As of 13 July, more than 2,200 civilians have been killed by the US in coalition air strikes

Caroline Mortimer
Monday 17 July 2017 11:21 BST
White Helmets digging through the rubble of a mosque in Aleppo province following a US airstrike
White Helmets digging through the rubble of a mosque in Aleppo province following a US airstrike (AFP/Getty Images)

Nearly as many Iraqi and Syrian civilians have died in US-led air strikes under Donald Trump as were killed during the whole administration of Barack Obama, independent analysts say.

As of 13 July, more than 2,200 civilians had been killed by the US-led international coalition against Isis since Donald Trump entered the White house in January - compared with the estimated 2,300 civilians who died during similar strikes between 2014 and 2016.

Roughly 80 civilians per month died in strikes under Mr Obama but this has now risen to approximately 360 per month under Mr Trump, according to research by the military tracking organisation Airwars.

Part of the rise in these figures is due to the changing nature of the war against Isis, as the jihadist group became entrenched in the major cities of Mosul and Raqqa, coalition officials say, though they insist that every effort is made to avoid civilian casualties.

Despite this, there are indications that under President Trump protections for civilians on the battlefield have been lessened, the Daily Beast reported.

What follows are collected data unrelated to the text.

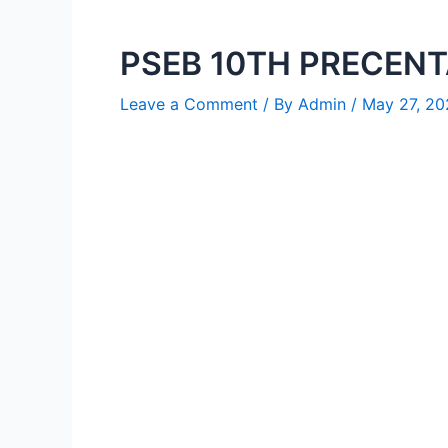
PSEB 10TH PRECEN
Leave a Comment
/ By
Admin
/
May 27, 20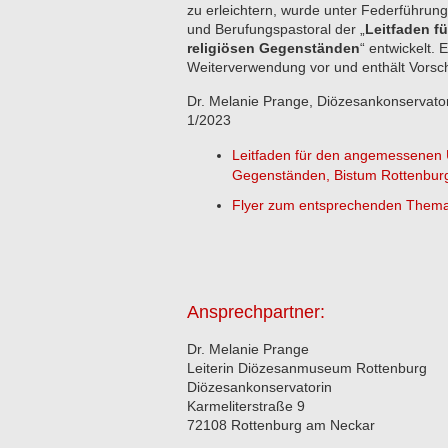
zu erleichtern, wurde unter Federführung
und Berufungspastoral der „
Leitfaden f
religiösen Gegenständen
“ entwickelt. 
Weiterverwendung vor und enthält Vorsch
Dr. Melanie Prange, Diözesankonservato
1/2023
Leitfaden für den angemessenen 
Gegenständen, Bistum Rottenburg-
Flyer zum entsprechenden Them
Ansprechpartner:
Dr. Melanie Prange
Leiterin Diözesanmuseum Rottenburg
Diözesankonservatorin
Karmeliterstraße 9
72108 Rottenburg am Neckar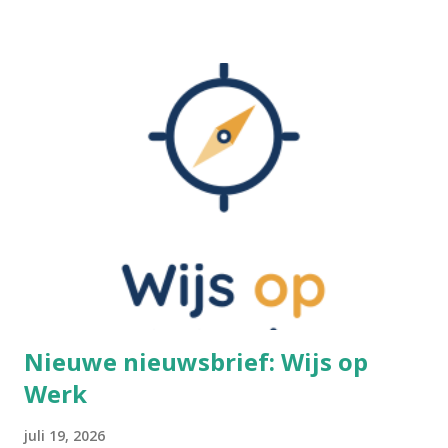
Nochtans bezondigen wij ons aan gelijkaardige praktijken,
alleen is het moeilijker om zulke dingen objectief te
beoordelen, wanneer je zelf in die cultuur verweven zit.
Voetinbinden Ik ga dit cultureel gegeven toch even
kaderen. De praktijk van voetinbinden heeft zich in China
ontwikkeld tijdens de Tang-dynastie (618-907 na Chr.). Het
hield in dat men bij jonge meisjes de voeten omzwachtelde.
De vier kleine tenen werden naar binnen geplooid en
braken uiteindelijk vanzelf. De grote teen bleef recht. Het
resultaat was een "lotusvoetje". Dit gold als een teken van
wels...
Nieuwe nieuwsbrief: Wijs op
Werk
juli 19, 2026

The coalition's own civilian casualty figures are much lower than Airwars', but they too show an increase since January.

Around 40 per cent of the 603 civilians the coalition has admitted killing during the campaign died during the first four months of Mr Trump’s administration.

The new figures come after Mr Trump promised to “bomb the s*** out of Isis” on the campaign trail.

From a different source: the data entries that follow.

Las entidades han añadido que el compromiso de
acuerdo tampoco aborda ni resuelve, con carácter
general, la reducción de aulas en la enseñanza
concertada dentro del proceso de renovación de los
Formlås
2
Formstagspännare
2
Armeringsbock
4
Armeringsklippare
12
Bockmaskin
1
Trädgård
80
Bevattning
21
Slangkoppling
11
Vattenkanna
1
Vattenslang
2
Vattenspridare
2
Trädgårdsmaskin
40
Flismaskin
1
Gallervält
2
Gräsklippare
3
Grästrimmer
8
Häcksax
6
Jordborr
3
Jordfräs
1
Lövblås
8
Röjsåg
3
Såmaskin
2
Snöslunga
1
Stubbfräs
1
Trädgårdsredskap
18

Following a new war plan unveiled by US Secretary of Defense General James Mattis in February, the US has focused its efforts on “annihilation tactics” and “shoving Isis out of safe locations in an attrition fight”.

But during a meeting of the anti-Isis coalition in May, General Mattis insisted there had been “no changes to our continued extraordinary efforts to avoid innocent civilian casualties”.

In one incident in Mosul in March, the US admitted it was responsible for the deaths of 101 men, women and children.

Britain, France, Australia and Belgium have also taken part in the bombing campaign but the US is the only one to admit responsibility for any civilian deaths.